◆ Task description ◆
An image-free, exact copy of the records below is required.
====== Information shown ======
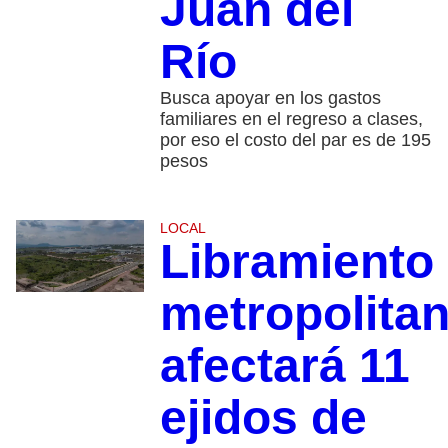
Juan del
Río
Busca apoyar en los gastos
familiares en el regreso a clases,
por eso el costo del par es de 195
pesos
LOCAL
Libramiento
metropolita
afectará 11
ejidos de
======
◆ Answer to this problem ◆
Juan del
Río
Busca apoyar en los gastos
familiares en el regreso a clases,
por eso el costo del par es de 195
pesos
LOCAL
Libramiento
metropolita
afectará 11
ejidos de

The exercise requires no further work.